Disability Benefits and Working

Receiving Benefits While You Work and Reporting Problems

One of the most common questions that Tampa disability attorneys hear is whether a claimant can continue to work while receiving Social Security disability benefits. While a person is able to do both, a Tampa disability attorney can explain the importance of staying below certain income guidelines.

Earnings Cap

The 2015 guidelines permit Social Security disability claimants to receive up to $1,090 a month in gross income and still retain the full amount of Social Security disability benefits. If a claimant earns more than this amount, he or she will no longer be eligible to receive benefits after the claimant’s nine-month trial work-period ends.

Recommended Earnings

Your Tampa disability lawyer may recommend that you make less than the substantial gainful activity amount to avoid potential problems that may prevent you from retaining your benefits. He or she may recommend that you keep your income below the trial work-period services amount, which is $780 beginning in January 2015. As long as a claimant’s income is below this amount, he or she will not use up the trial-work period months and can save these months for a later time.

Delayed Benefits

In some cases, a person’s Social Security benefits may be delayed after being informed of his or her approval for benefits. In particular, if you have not received a Notice of Award within 45 days from the date that you were alerted of your approval. Your Tampa disability attorney may recommend sending a fax to the payment center.

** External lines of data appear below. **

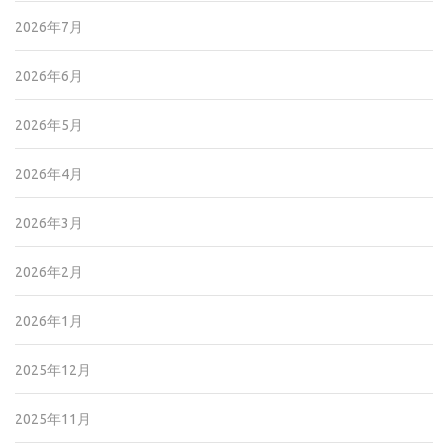
2026年7月
2026年6月
2026年5月
2026年4月
2026年3月
2026年2月
2026年1月
2025年12月
2025年11月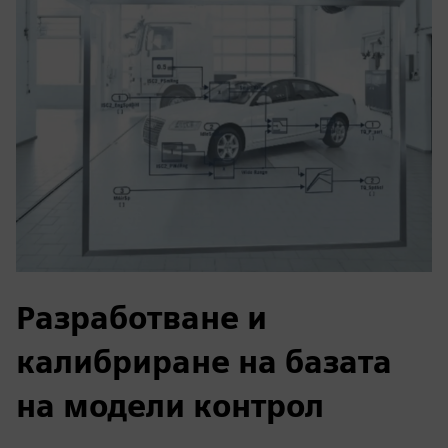
Разработване и
калибриране на базата
на модели контрол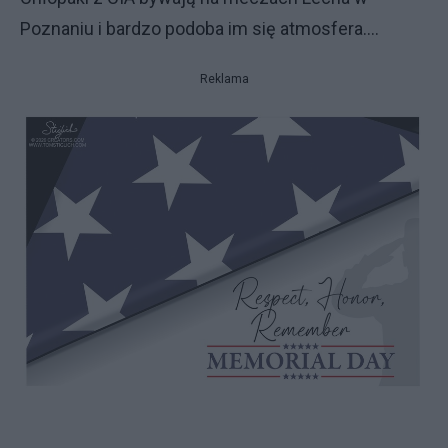
Poznaniu i bardzo podoba im się atmosfera....
Reklama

If you do not receive a response within 45 days, your attorney may recommend sending another fax with a copy of the original fax. Another way to attempt to speed up your receipt of benefits is to make a congressional inquiry. Each representative and senator has a member of his or her staff who specializes in working with the Social Security Administration. A final recourse is to contact a supervisor at the Social Security office where you applied for benefits so that he or she can arrange for payment.